Es la máquina de las civilizaciones glorificadoras de la máquina lo que nos abruma. La sociedad sajona que uno de sus psicólogos, Skinner, explica como reflejo condicionado, como mecanismo. Es el poder del ruso, que también Pavlov explica como lo explica Skinner—no por coincidencia, si recordamos a Tocqueville, quien entre otros percibió en el ruso y el norteamericano las similitudes. Es la sociedad que no sólo se aliena como dijeron Hegel y Marx y Feuerbach, pues ya no sólo es que habrían creado su Dios y luego le adoran, sino que son creadores de máquinas y se conciben luego a sí mismos como tales. Es el molino de Mac Luhan, para quien “el medio es el mensaje”. Es la pura herramienta, que ciertamente invita al uso. Es la herramienta sin destino. Para el protestante, fabricante sin cesar de la herramienta, no hay otro camino que el ensanchamiento de los medios, pues su religión le dice que no puede haber fines porque el fin ya está predestinado.

Y son esos gigantes con atavismo de esclavo los que ahora apilan cohetes y coleccionan probabilidad de muerte. La pura herramienta que, ciertamente, invita al uso. Al uso por parte de un vaquero que hace chistes con cataclismos inminentes o por parte del colosal tirano ruso, a quien ya empieza a vislumbrársele el derrumbe. Y no hay holocausto más peligroso que el de un tirano cuando se desploma.

Por esto es que más allá de las necesidades nuestras, más allá del gran mercado que sí habría que proteger, y de los precios y las inflaciones, nos toca el deber de ser la gran cuña de paz, neutral y sin cohetes de España reconstituida. Venezuela resultaría aplastada si pretendiese interponerse entre el Kremlin y la Casa Blanca, como quedaría reducida España dentro de la OTAN y de la Comunidad Económica Europea.
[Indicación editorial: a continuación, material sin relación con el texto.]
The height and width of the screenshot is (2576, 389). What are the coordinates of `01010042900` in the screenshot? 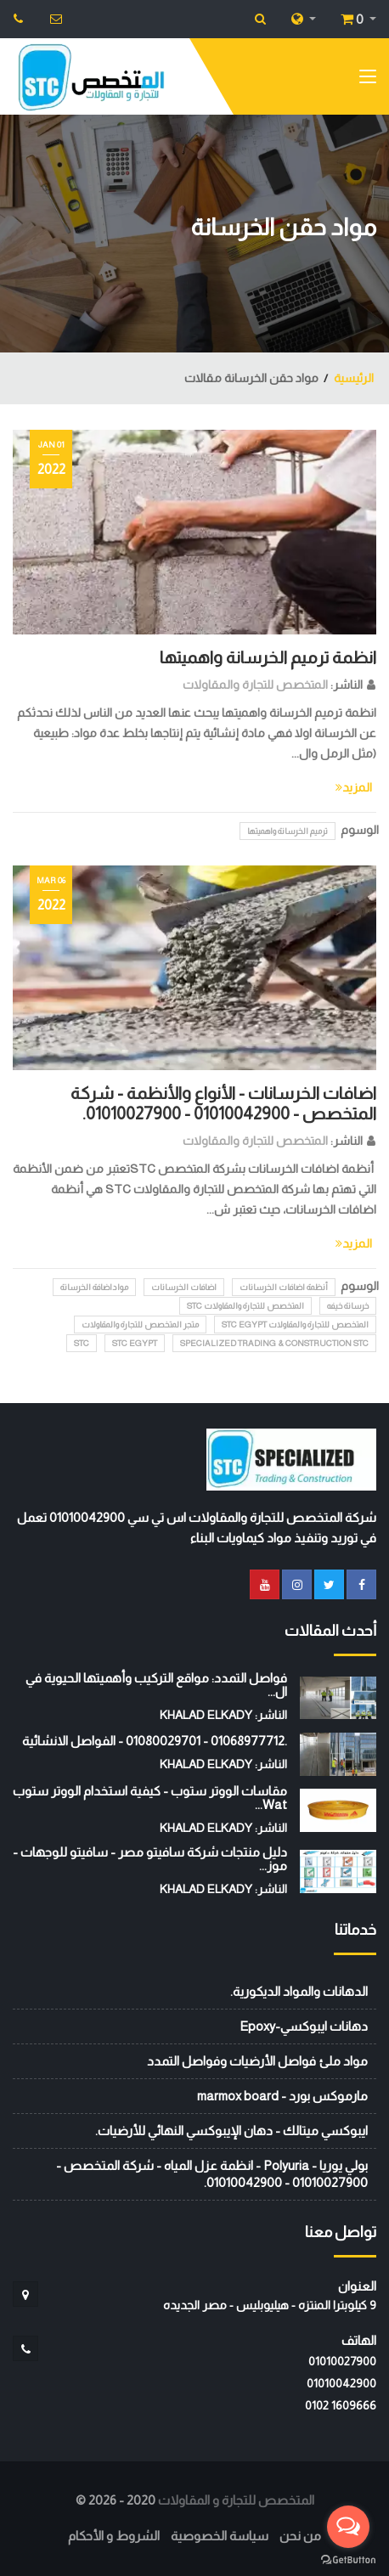 It's located at (341, 2383).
Pero fuera del pueblo español no hay otro candidato a ese papel amortiguador, porque no lo es China y no lo es la India ni el Japón y porque Europa es sólo un posible campo de batalla y de los demás ningún otro tiene el tamaño.

Y entonces sí seríamos un mercado enorme, en el que alcanzaríamos la dimensión necesaria a una verdadera industrialización. Entonces sí podríamos salir de la inflación. Entonces lo que debemos entre todos se tornaría un arma poderosa. Entonces sí podríamos decir a soviéticos y norteamericanos que el conflicto de Centroamérica va a ser digerido en nuestro seno. Entonces la Guyana ya no sería el contendor indespreciable que es para Venezuela, sino lo que Hong Kong es a la China para una federación española. Entonces sí podríamos emprender la senda de la informatización y la modernidad. Entonces seríamos protagonistas de la “tercera ola”. Lo suficientemente significativos como para proponer incluso la reconstitución de una hermandad más temprana, la del español y el portugués.

Habrá que despejar suspicacias. Habrá que explicar que nuestros Estados conservarían su autonomía ante un gobierno federal democráticamente electo—“constituido por el voto de estos fieles habitantes”. (Acta del 19 de abril). Habría que asegurar que permanecerían las peculiaridades vascas, catalanas, peruanas, mexicanas, canarias, uruguayas, panameñas, colombianas, venezolanas, castellanas. Habría que darse cuenta de que contaríamos con un tribunal propio y eficaz para dirimir los diferendos territoriales entre nuestros Estados—como los Estados norteamericanos acordaron un procedimiento para dirimir los suyos—y de que entonces sí nos arreglaríamos para explotaciones conjuntas de yacimientos comunes y que ya no tendríamos, por esto, que alienar nuestra voluntad a jueces alemanes o ingleses reunidos en La Haya.